Jakarta -
Dalam tradisi demokrasi modern, adagium vox populi vox Dei telah menjadi semacam mantera yang melandasi legitimasi politik. Frasa yang berarti "suara rakyat adalah suara Tuhan" ini seolah menyiratkan bahwa demokrasi, melalui ekspresi suara mayoritas, adalah cara terbaik untuk mencerminkan kehendak moral tertinggi. Namun, apakah adagium ini masih relevan dalam lanskap politik kontemporer yang penuh dinamika dan paradoks? Apakah benar suara rakyat selalu menjadi pantulan kebenaran mutlak, ataukah adagium ini lebih sering menjadi alat justifikasi bagi kekuasaan?
Untuk memahami ini, kita harus kembali pada asal-usul adagium tersebut. Kalimat ini pertama kali ditemukan dalam surat Alkuin kepada Charlemagne pada abad ke-8. Dalam konteks tersebut, Alkuin justru memperingatkan Charlemagne agar tidak sepenuhnya tunduk pada keinginan massa. Bagi Alkuin, massa sering tidak rasional, mudah terpengaruh oleh emosi, dan cenderung mengabaikan kebijaksanaan. Maka, adagium ini pada mulanya lebih merupakan peringatan daripada afirmasi terhadap kehendak rakyat.
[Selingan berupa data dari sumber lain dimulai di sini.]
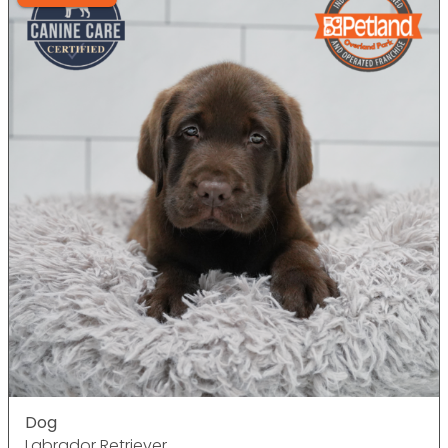
Dog
Labrador Retriever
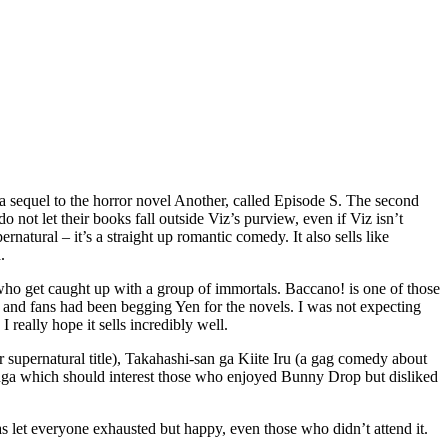
’s a sequel to the horror novel Another, called Episode S. The second
ot let their books fall outside Viz’s purview, even if Viz isn’t
natural – it’s a straight up romantic comedy. It also sells like
.
k who get caught up with a group of immortals. Baccano! is one of those
and fans had been begging Yen for the novels. I was not expecting
 really hope it sells incredibly well.
 supernatural title), Takahashi-san ga Kiite Iru (a gag comedy about
nga which should interest those who enjoyed Bunny Drop but disliked
as let everyone exhausted but happy, even those who didn’t attend it.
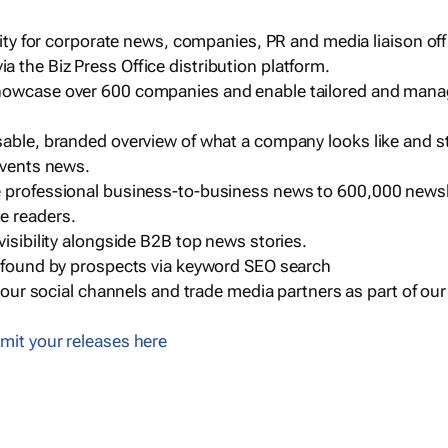
ility for corporate news, companies, PR and media liaison off
 the Biz Press Office distribution platform.
howcase over 600 companies and enable tailored and mana
sable, branded overview of what a company looks like and st
events news.
e professional business-to-business news to 600,000 newsl
e readers.
visibility alongside B2B top news stories.
g found by prospects via keyword SEO search
a our social channels and trade media partners as part of ou
mit your releases here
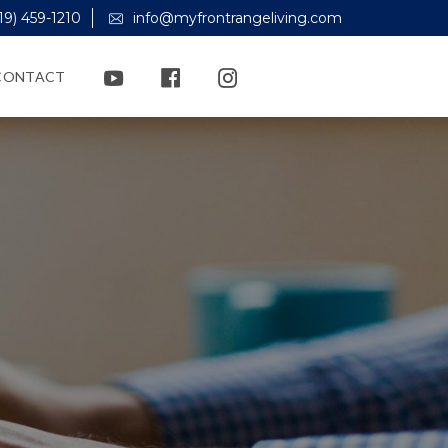
19) 459-1210
info@myfrontrangeliving.com
CONTACT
Namun, maknanya bergeser seiring perkembangan zaman. Revolusi-revolusi besar di Eropa, terutama Revolusi Prancis dan Revolusi Amerika, menanamkan gagasan bahwa rakyat adalah pemegang kedaulatan tertinggi. Gema adagium vox populi vox Dei menjadi mantra suci demokrasi, seakan-akan suara rakyat adalah manifestasi dari kebenaran universal. Inilah mitos yang terus dipertahankan hingga hari ini, meski praktik politik sering menunjukkan kebalikannya.
ADVERTISEMENT
SCROLL TO CONTINUE WITH CONTENT
Kritik terhadap Vox Populi
Dalam tradisi filsafat politik, adagium ini bukan tanpa kritik. Niccolo Machiavelli, misalnya, meski menghargai peran rakyat dalam menjaga kebebasan republik, tetap mengakui bahwa massa cenderung tidak stabil dan mudah dimanipulasi. Machiavelli memperingatkan bahwa rakyat sering kali terperangkap dalam ilusi yang diciptakan oleh elite yang cerdik. Dalam The Prince dan Discourses on Livy, ia menekankan bahwa penguasa harus memahami psikologi massa, yang sering lebih dipengaruhi oleh ketakutan dan hasrat daripada rasionalitas.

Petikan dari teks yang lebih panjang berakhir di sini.